After your indoctrination, you are presented with a choice for a pair of missions. Save a Russian (wouldn’t it be Soviet? Just saying…) soldier during World War One, or rescue a Yankee during the American Civil War. After a few checkpoints, it is back to Mother for some much-needed upgrades and recap. Accompanying you on these missions is your handy Drill Instructor/lifesaver, Dexter. I’m going to come back to him later, because 8Monkeys does something I’m still trying to decide on.
Anyway, you tend to get stuck with period-accurate weaponry for most of the game, with the occasional, awesome change of pace to future tech that you want. Along the way, an opposing team of time travelers show up and pick devastating fights with you. There is a rival faction, as it happens, and they want you to work for them too. Who knew some schmuck who should have died was could be in such demand? What follows from this is the standard, “We’re right/No, we are the correct ones” that these types of games usually have. However, I have to say that the developers took a lot of time to make sure that the concept of Time Travel is respected. Except for that one thing I’m going to be talking about later. You are reminded constantly about the need to keep time inviolate. There is even a reward/penalty system in place to keep you from killing everything you see. Certain characters will be highlighted in blue, and you don’t want to kill them. You can think that they are the great-grandfather of the inventor of TV or something, but it adds a nice touch. People looking for something besides just the basic story are going to be sorely disappointed, however. There is only the campaign to play through.
Story/Modes Rating: Good
With such a wide variety of times and locales, you might think the graphics engine would have problems turning out different things. Well, time travel is rife with paradox. Darkest of Days manages to follow that trend. When I first started playing, things looked…in need of help. Textures were flat, weapons were boring, and the animations were a bit hokey and disjointed. I held that opinion through most of the first two maps, and then found myself on a hill overlooking a series of Russian trenches being attacked by a wave of German soldiers. I was stunned by how good it looked. Was I playing the same game, or did someone make a movie about the Battle of Tannenburg? I fired a few artillery rounds into the German forces and kept playing, and then realized what the difference was-Scale. This game is a pretty poor looking game inside of 20 or so feet. But from twenty or more yards out, it’s not too shabby.

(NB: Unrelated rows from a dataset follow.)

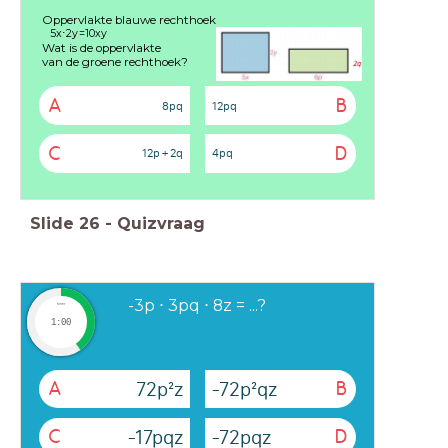
Oppervlakte blauwe rechthoek
5
x
⋅
2
y
=
1
0
x
y
Wat is de oppervlakte
van de groene rechthoek?
A
B
8pq
12pq
C
D
12p + 2q
4pq
Slide
26
-
Quizvraag
-3p ⋅ 3pq ⋅ 8z = ...?
timer
1:00
72p²z
-72p²qz
A
B
-17pqz
-72pqz
C
D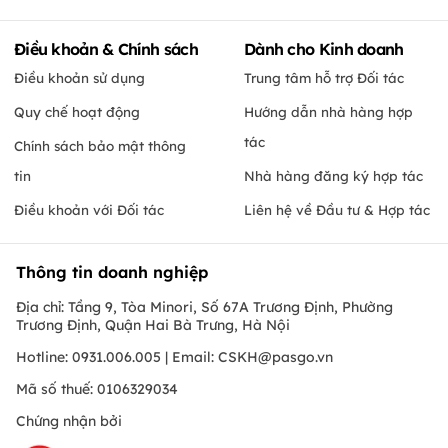
Điều khoản & Chính sách
Dành cho Kinh doanh
Điều khoản sử dụng
Trung tâm hỗ trợ Đối tác
Quy chế hoạt động
Hướng dẫn nhà hàng hợp
tác
Chính sách bảo mật thông
tin
Nhà hàng đăng ký hợp tác
Điều khoản với Đối tác
Liên hệ về Đầu tư & Hợp tác
Thông tin doanh nghiệp
Địa chỉ: Tầng 9, Tòa Minori, Số 67A Trương Định, Phường
Trương Định, Quận Hai Bà Trưng, Hà Nội
Hotline: 0931.006.005 | Email:
CSKH@pasgo.vn
Mã số thuế: 0106329034
Chứng nhận bởi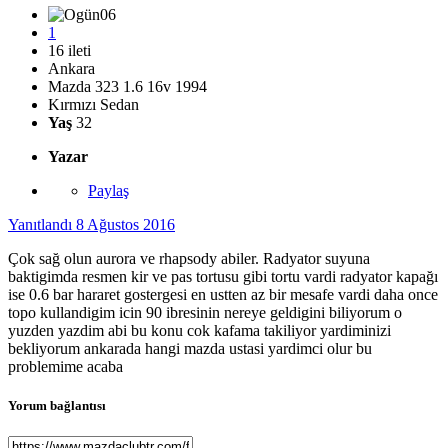
1
16 ileti
Ankara
Mazda 323 1.6 16v 1994
Kırmızı Sedan
Yaş
32
Yazar
Paylaş
Yanıtlandı
8 Ağustos 2016
Çok sağ olun aurora ve rhapsody abiler. Radyator suyuna
baktigimda resmen kir ve pas tortusu gibi tortu vardi radyator kapağı
ise 0.6 bar hararet gostergesi en ustten az bir mesafe vardi daha once
topo kullandigim icin 90 ibresinin nereye geldigini biliyorum o
yuzden yazdim abi bu konu cok kafama takiliyor yardiminizi
bekliyorum ankarada hangi mazda ustasi yardimci olur bu
problemime acaba
Yorum bağlantısı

What is driving that issue? 8Monkey built a new engine for this game from the ground up. They call it Marmoset, and it lets them put a lot of soldiers on screen. In most of the battles, they aren’t really moving, but they are still there. This lets you actually take part in infantry charges, and there were a few times when I came into a clearing and found myself facing a firing line of a few dozen soldiers. I don’t care that they only had muskets, that’s still a lot of incoming lead.
Sadly, the engine just doesn’t do close up nearly as well as it should. Add to that the fact that there is a lot of pop-in for grasses and trees, and that you do a lot of your shooting through scoped weapons, and Darkest of Days just doesn’t present itself as a graphical showpiece. There are some really nice touches though, like the wisps of smoke that drift out of a just-fired rifle and slowly dissipate. When that firing line all shoots at once, they are obscured almost completely by that smoke effect too. Again, nice touch, but it doesn’t fix the issue of how bland everything else looks.

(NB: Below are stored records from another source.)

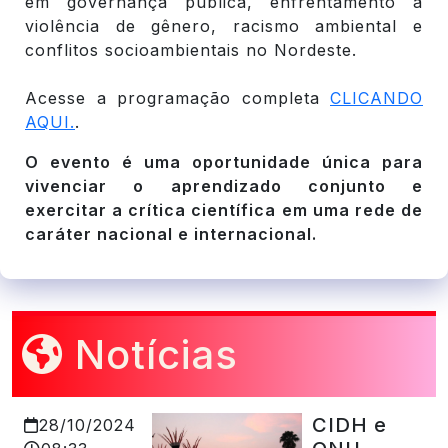
em governança pública, enfrentamento à
violência de gênero, racismo ambiental e
conflitos socioambientais no Nordeste.
Acesse a programação completa
CLICANDO
AQUI.
.
O evento é uma oportunidade única para
vivenciar o aprendizado conjunto e
exercitar a crítica científica em uma rede de
caráter nacional e internacional.
Notícias
CIDH e
28/10/2024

Graphics Rating: Above Average
This is another category that is a huge reach for a game like this. Pretty much every FPS on the market has a different sound for each of their guns, and all of them have been getting more and more realistic over the years. Darkest of Days presents you with a huge variety of guns to use. From the venerable Colt revolver that tamed the west to a shoulder-mounted artillery cannon, 8Monkey has a lot to work with. They took an interesting approach for the most part. The sounds for the rifles are all very similar, except for the reload. You’ll be spending a lot of time with a Springfield Musket. This one-shot rifle needs to be tamped down every time you load it, with appropriate metal-scraping sounds. It’s completely different than the cartridge firing rifle. The firing effects are all suitably impressive, except for turret weapons. You’ll be manning a couple of emplaced things, heavy machine guns and even antique cannons. They are quieter than the main guns. That’s really too bad, as I wanted a heavy, roaring blast, not a cough.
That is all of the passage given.